_What you will do_.
What lines of the data below hold "pressure"? Show them.
——
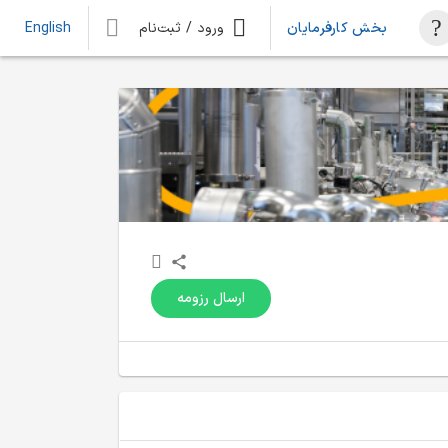
ورود / ثبت‌نام
بخش کارفرمایان
English
ارسال رزومه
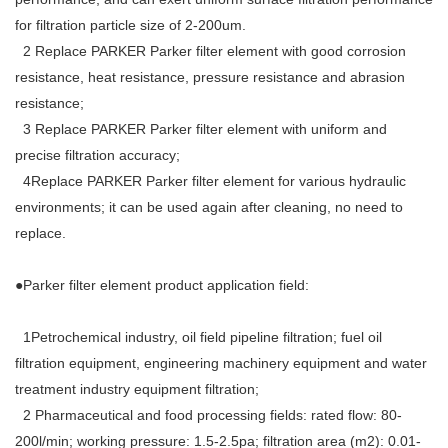
for filtration particle size of 2-200um.
2 Replace PARKER Parker filter element with good corrosion
resistance, heat resistance, pressure resistance and abrasion
resistance;
3 Replace PARKER Parker filter element with uniform and
precise filtration accuracy;
4Replace PARKER Parker filter element for various hydraulic
environments; it can be used again after cleaning, no need to
replace.
●Parker filter element product application field:
1Petrochemical industry, oil field pipeline filtration; fuel oil
filtration equipment, engineering machinery equipment and water
treatment industry equipment filtration;
2 Pharmaceutical and food processing fields: rated flow: 80-
200l/min; working pressure: 1.5-2.5pa; filtration area (m2): 0.01-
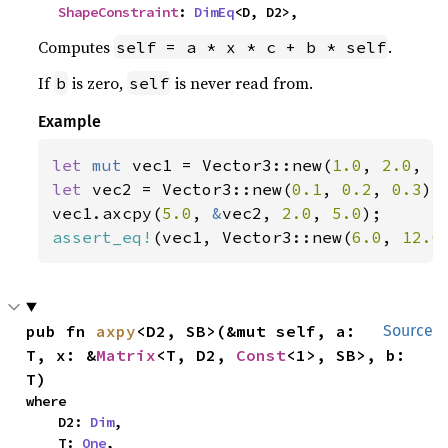
ShapeConstraint
: 
DimEq
<D, D2>,
Computes
.
self = a * x * c + b * self
If
is zero,
is never read from.
b
self
Example
let 
mut 
vec1 = Vector3::new(
1.0
, 
2.0
, 
3
let 
vec2 = Vector3::new(
0.1
, 
0.2
, 
0.3
);

vec1.axcpy(
5.0
, 
&
vec2, 
2.0
, 
5.0
assert_eq!
(vec1, Vector3::new(
6.0
, 
12.0
pub fn 
axpy
<D2, SB>(&mut self, a: 
Source
T, x: &
Matrix
<T, D2, 
Const
<1>, SB>, b: 
T)
where

    D2: 
Dim
,

    T: 
One
,
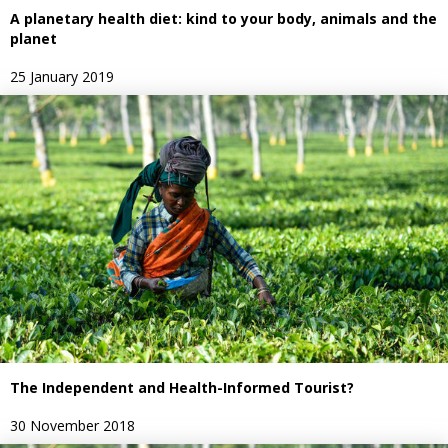
A planetary health diet: kind to your body, animals and the
planet
25 January 2019
The Independent and Health-Informed Tourist?
30 November 2018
——
_Result below_.
resistance, heat resistance, pressure resistance and abrasion
200l/min; working pressure: 1.5-2.5pa; filtration area (m2): 0.01-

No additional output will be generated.